On the surface, it may seem like having adequate car insurance and requiring team members to have a valid driver’s license is all that’s necessary to distribute a company vehicle. However, these factors are the bare minimum. For example, a team member could have a license, but their driving record is riddled with speeding tickets. Giving them a company could result in an accident. 

A company vehicle policy minimizes these risks by including eligibility requirements, rules, and consequences. When drivers know the company’s expectations, operational procedures, restrictions, and potential outcomes for misuse, they’re more inclined to be responsible when using company vehicles. 

What Should Your Company Car Policy Include? 

Now that you understand what a company vehicle policy is and why it’s important let’s look at key elements to incorporate. 

Eligibility And Prerequisites

The first consideration is who is eligible to receive a company vehicle and the prerequisites necessary to get approved. For example, anyone that uses a car to perform their jobs, travels out-of-state for business or negotiates a company vehicle as part of their hiring agreement can submit a request. However, these team members must also have a valid driver’s license and a decent driving record over the past few years. 

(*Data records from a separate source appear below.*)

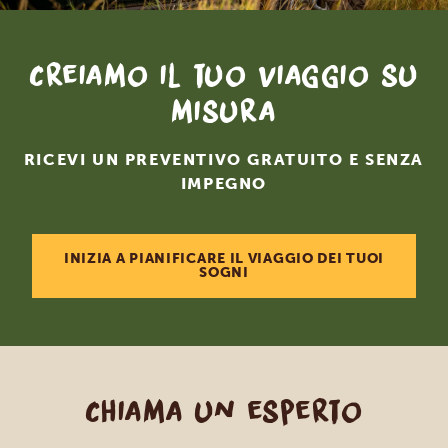
Creiamo il tuo viaggio su
misura
RICEVI UN PREVENTIVO GRATUITO E SENZA
IMPEGNO
INIZIA A PIANIFICARE IL VIAGGIO DEI TUOI
SOGNI
Chiama un esperto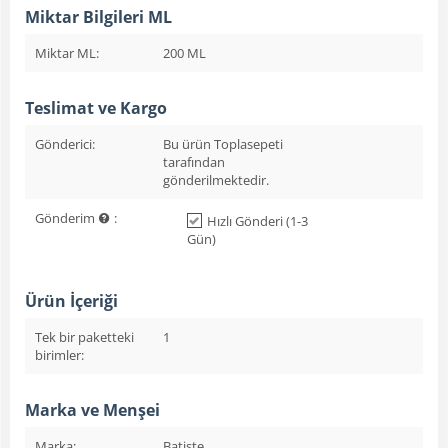
Miktar Bilgileri ML
Miktar ML:
200 ML
Teslimat ve Kargo
Gönderici:
Bu ürün Toplasepeti
tarafından
gönderilmektedir.
Gönderim
:
Hızlı Gönderi (1-3
Gün)
Ürün İçeriği
Tek bir paketteki
1
birimler:
Marka ve Menşei
Marka:
Batiste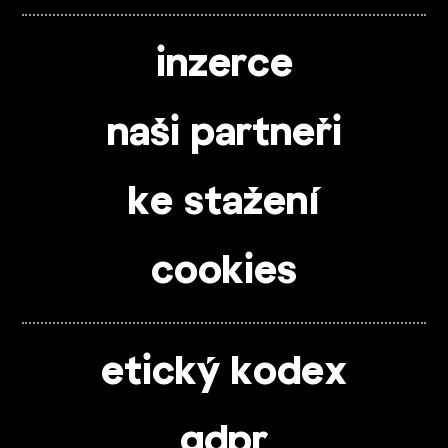
inzerce
naši partneři
ke stažení
cookies
etický kodex
gdpr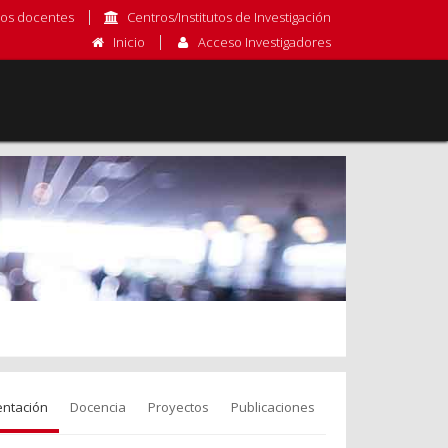
os docentes
Centros/Institutos de Investigación
Inicio
Acceso Investigadores
entación
Docencia
Proyectos
Publicaciones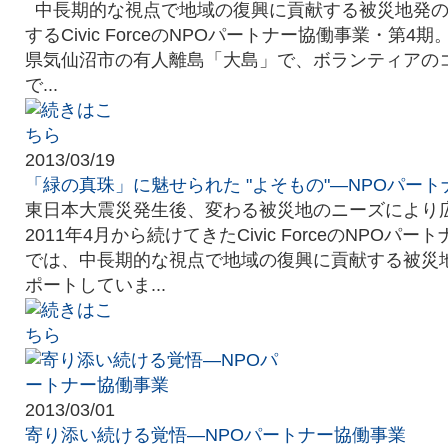
中長期的な視点で地域の復興に貢献する被災地発の
するCivic ForceのNPOパートナー協働事業・第
県気仙沼市の有人離島「大島」で、ボランティアの
で...
2013/03/19
「緑の真珠」に魅せられた "よそもの"―NPOパー
東日本大震災発生後、変わる被災地のニーズにより
2011年4月から続けてきたCivic ForceのNPOパ
では、中長期的な視点で地域の復興に貢献する被災
ポートしていま...
2013/03/01
寄り添い続ける覚悟―NPOパートナー協働事業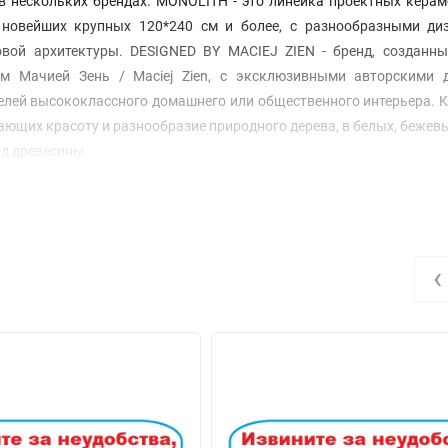
 в нескольких брендах. MONOLITH - это линейка проектных кера
 новейших крупных 120*240 см и более, с разнообразными ди
вой архитектуры. DESIGNED BY MACIEJ ZIEN - бренд, созданны
м Мачией Зень / Maciej Zien, с эксклюзивными авторскими 
елей высококлассного домашнего или общественного интерьера. K
ющих красоту и разнообразие природного дерева, в белых, бежевы
од древесины.
‹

If a team member is eligible for a company car and meets the prerequisites but has a disability, your policy should clearly state solutions to accommodate their needs. 

Rules Of Conduct

While following local traffic laws is a given, adding additional clauses regarding team member conduct when using company vehicles is ideal. For instance, to keep drivers safe and reduce the risk of an accident, you might mandate that team members wear their seatbelts, avoid cell phone usage, and never drive under the influence. 

Company vehicle policies should also outline when a team member can and cannot use a vehicle. For example, you may opt for company use only. If personal use is allowed, you may have limitations like miles per year, maintenance responsibilities, and restrictions like allowing others to drive the vehicle. 

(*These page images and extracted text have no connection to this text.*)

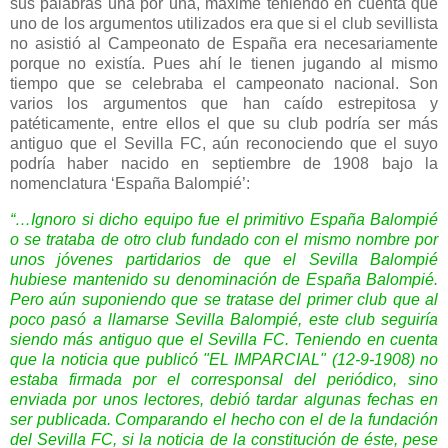
sus palabras una por una, máxime teniendo en cuenta que
uno de los argumentos utilizados era que si el club sevillista
no asistió al Campeonato de España era necesariamente
porque no existía. Pues ahí le tienen jugando al mismo
tiempo que se celebraba el campeonato nacional. Son
varios los argumentos que han caído estrepitosa y
patéticamente, entre ellos el que su club podría ser más
antiguo que el Sevilla FC, aún reconociendo que el suyo
podría haber nacido en septiembre de 1908 bajo la
nomenclatura ‘España Balompié’:
“…Ignoro si dicho equipo fue el primitivo España Balompié
o se trataba de otro club fundado con el mismo nombre por
unos jóvenes partidarios de que el Sevilla Balompié
hubiese mantenido su denominación de España Balompié.
Pero aún suponiendo que se tratase del primer club que al
poco pasó a llamarse Sevilla Balompié, este club seguiría
siendo más antiguo que el Sevilla FC. Teniendo en cuenta
que la noticia que publicó "EL IMPARCIAL" (12-9-1908) no
estaba firmada por el corresponsal del periódico, sino
enviada por unos lectores, debió tardar algunas fechas en
ser publicada. Comparando el hecho con el de la fundación
del Sevilla FC, si la noticia de la constitución de éste, pese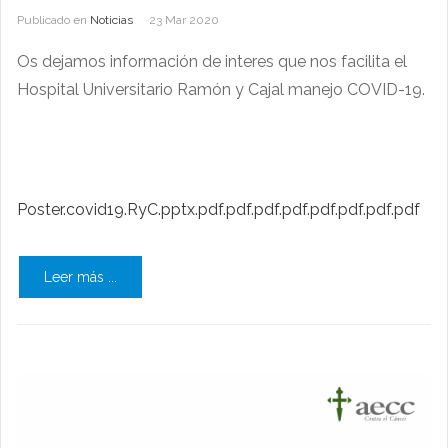
Publicado en
Noticias
23 Mar 2020
Os dejamos información de interes que nos facilita el
Hospital Universitario Ramón y Cajal manejo COVID-19.
Poster.covid19.RyC.pptx.pdf.pdf.pdf.pdf.pdf.pdf.pdf.pdf
Leer más ...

Rules of conduct should also include accidents.  Let’s say a driver was attending a conference in Chicago and got in a wreck. What would you want them to do? For starters, they should ensure everyone is okay (if possible). 

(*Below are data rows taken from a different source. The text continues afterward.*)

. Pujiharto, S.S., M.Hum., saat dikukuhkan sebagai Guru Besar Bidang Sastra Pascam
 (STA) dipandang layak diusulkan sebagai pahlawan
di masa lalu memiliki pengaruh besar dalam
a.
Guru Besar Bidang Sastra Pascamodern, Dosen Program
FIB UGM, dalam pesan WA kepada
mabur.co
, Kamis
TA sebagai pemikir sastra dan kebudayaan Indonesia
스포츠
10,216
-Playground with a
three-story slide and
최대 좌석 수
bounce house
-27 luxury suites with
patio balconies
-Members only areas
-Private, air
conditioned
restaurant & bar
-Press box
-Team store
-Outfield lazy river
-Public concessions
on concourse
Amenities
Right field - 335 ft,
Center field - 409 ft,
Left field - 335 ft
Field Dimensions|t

Next, call the local authorities to file a report and collect contact information from the driver and any witnesses. Then contact the office to notify someone to file a claim with the insurance company. The final steps would be to seek medical attention and consult a car accident lawyer in Chicago for further guidance. 

Disciplinary Action

What happens if a team member doesn’t adhere to the rules of conduct? As no one is perfect, your disciplinary action doesn’t have to be harsh the first time. You might have a one-on-one conversation to discuss where they went wrong and provide advice on how to avoid the problem in the future. 

The second time might result in a written warning or temporary suspension from using the company vehicles. However, if the team member’s behavior is repetitive, malicious, or dangerous, it may be best to prevent them from driving company vehicles immediately. 

Employer Responsibilities

Just as a lease agreement outlines landlord responsibilities, a company vehicle policy should include the employer’s obligations. Providing a safe vehicle with updated inspection stickers, registration, and insurance is at the top of the list. Other responsibilities might include scheduling maintenance and repairs, covering vehicle costs, and providing roadside assistance services. 

Company cars can quickly shift from assets to liabilities. Developing a company vehicle policy is the most practical way to reduce the likelihood of the latter. It’s an agreement between employers and team members that’s necessary to protect the vehicle and reduce the chances of risky and expensive outcomes. As you create your policy, use the above factors to ensure your contract is fair yet efficient.